I am trying to run some multi step job using lemur+clojure.
I have issue with passing multiple input as argument to clojure+lemur.
As first step for my job I trying to run emr Streaming Job
lemur run ${CONF_DIR}/run-pipeline.clj --master-instance-type ${MASTER_INSTANCE_TYPE} --slave-instance-type ${SLAVE_INSTANCE_TYPE} --num-instances ${NUM_INSTANCES} --ami-version ${AMI_VERSION} --hadoop-version ${HADOOP_VERSION}--bucket ${BUCKET} --jar-src-path ${CONF_DIR}/run-pipeline.clj --input_folder "${input_folder}" --output-folder "${output_folder}" --reduce-tasks "${REDUCE_TASKS}" --map-tasks "${MAP_TASKS}"
with single input file my code looks like this
(import com.amazonaws.services.elasticmapreduce.util.StepFactory)
(import com.amazonaws.services.elasticmapreduce.model.StepConfig)
(import com.amazonaws.services.elasticmapreduce.util.StreamingStep)
(defn create-step-parsing [eopts]
(def step (new StreamingStep))
(.withInputs step (into-array [(str (:input-folder eopts) "/inputs/*")]))
...
This works fine, but when I try to pass list of input files I get error
lemur run ${CONF_DIR}/run-pipeline.clj --master-instance-type ${MASTER_INSTANCE_TYPE} --slave-instance-type ${SLAVE_INSTANCE_TYPE} --num-instances ${NUM_INSTANCES} --ami-version ${AMI_VERSION} --hadoop-version ${HADOOP_VERSION}--bucket ${BUCKET} --jar-src-path ${CONF_DIR}/run-pipeline.clj --input_folder "${input_folder1}" --input_folder "${input_folder2}" --input_folder "${input_folder3}" --input_folder "${input_folder}" --output-folder "${output_folder}" --reduce-tasks "${REDUCE_TASKS}" --map-tasks "${MAP_TASKS}"
(defn create-normalizer-step [eopts]
(def step (new StreamingStep))
(.withInputs step (to-array (:input-folder eopts)))
Here is error I am getting
15:44:05 Exception in thread "main" java.lang.ClassCastException
15:44:05 at java.lang.Class.cast(Class.java:2990)
15:44:05 at clojure.lang.Reflector.boxArg(Reflector.java:429)
15:44:05 at clojure.lang.Reflector.boxArgs(Reflector.java:462)
15:44:05 at clojure.lang.Reflector.invokeMatchingMethod(Reflector.java:57)
15:44:05 at clojure.lang.Reflector.invokeInstanceMethod(Reflector.java:30)
15:44:05 at run_pipeline17$create_normalizer_step.invoke(run-pipeline.clj:18)
15:44:05 at run_pipeline17$run_pipeline.invoke(run-pipeline.clj:209)
15:44:05 at lemur.core$fire_BANG_.doInvoke(core.clj:711)
15:44:05 at clojure.lang.RestFn.invoke(RestFn.java:423)
15:44:05 at run_pipeline17$eval178.invoke(run-pipeline.clj:222)
15:44:05 at clojure.lang.Compiler.eval(Compiler.java:6465)
15:44:05 at clojure.lang.Compiler.load(Compiler.java:6902)
15:44:05 at clojure.lang.Compiler.loadFile(Compiler.java:6863)
15:44:05 at clojure.lang.RT$3.invoke(RT.java:305)
15:44:05 at lemur.core$execute_jobdef.invoke(core.clj:742)
15:44:05 at lemur.core$_main$fn__1388.invoke(core.clj:929)
15:44:05 at lemur.core$_main.doInvoke(core.clj:924)
15:44:05 at clojure.lang.RestFn.applyTo(RestFn.java:137)
15:44:05 at lemur.core.main(Unknown Source)
The code I added is from line 17 to line 19.
Thanks
I believe the issue is with the array functions you're using.

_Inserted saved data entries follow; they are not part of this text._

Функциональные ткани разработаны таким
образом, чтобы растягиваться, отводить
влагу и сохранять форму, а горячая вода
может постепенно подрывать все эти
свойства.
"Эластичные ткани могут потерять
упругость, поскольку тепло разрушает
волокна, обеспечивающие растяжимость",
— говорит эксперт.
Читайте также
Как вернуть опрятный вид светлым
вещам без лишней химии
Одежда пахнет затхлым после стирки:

In the first working example you are using (into-array).
From the docs:
Because you were creating strings as arguments to the into-array, clojure properly created a "string" array for you.

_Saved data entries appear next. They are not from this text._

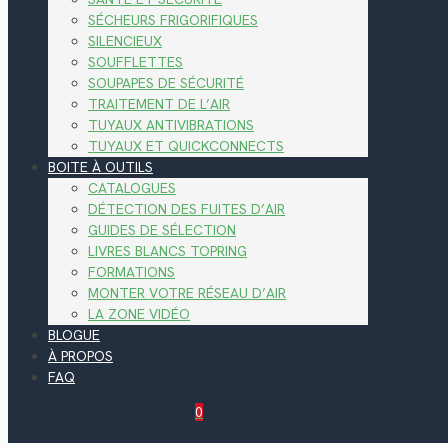
SÉCHEURS FRIGORIFIQUES
SILENCIEUX
SOUFFLETTES
SOUPAPES DE SÉCURITÉ
TRAITEMENT DE L’AIR
TUYAUX ANTIVIBRATIONS
TUYAUX ET QUICKCONNECTS
BOITE À OUTILS
CATALOGUES
DÉTECTION DES FUITES D’AIR
GUIDES DE SÉLECTION
LIVRES BLANCS TOPRING
FORMATIONS
MONTER VOTRE RÉSEAU D’AIR
LA ZONE VIDÉO
BLOGUE
À PROPOS
FAQ
0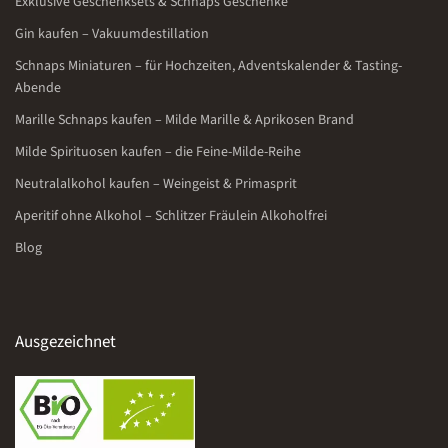
Exklusive Geschenksets & Schnaps Geschenke
Gin kaufen – Vakuumdestillation
Schnaps Miniaturen – für Hochzeiten, Adventskalender & Tasting-
Abende
Marille Schnaps kaufen – Milde Marille & Aprikosen Brand
Milde Spirituosen kaufen – die Feine-Milde-Reihe
Neutralalkohol kaufen – Weingeist & Primasprit
Aperitif ohne Alkohol – Schlitzer Fräulein Alkoholfrei
Blog
Ausgezeichnet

In your second, broken example, you use (to-array). From the docs:
In this instance you created an array of "Object"s. This is not type compatible with "String" as per the AWS Java API for StreamingStep.

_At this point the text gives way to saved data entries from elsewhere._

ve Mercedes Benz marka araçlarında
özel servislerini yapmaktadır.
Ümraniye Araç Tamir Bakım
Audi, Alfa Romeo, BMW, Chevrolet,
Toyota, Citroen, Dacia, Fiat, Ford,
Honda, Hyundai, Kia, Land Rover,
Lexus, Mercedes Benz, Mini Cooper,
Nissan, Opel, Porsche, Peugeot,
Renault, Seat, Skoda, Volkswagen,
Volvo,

My recommendation is to use (into-array), with the type specification of String. For example: (into-array String ["hello" "goodby"]). Explicit type specification is nice, in my opinion, for future reading clarify. But as you can see by the docs, (into-array) will guess the typing for you.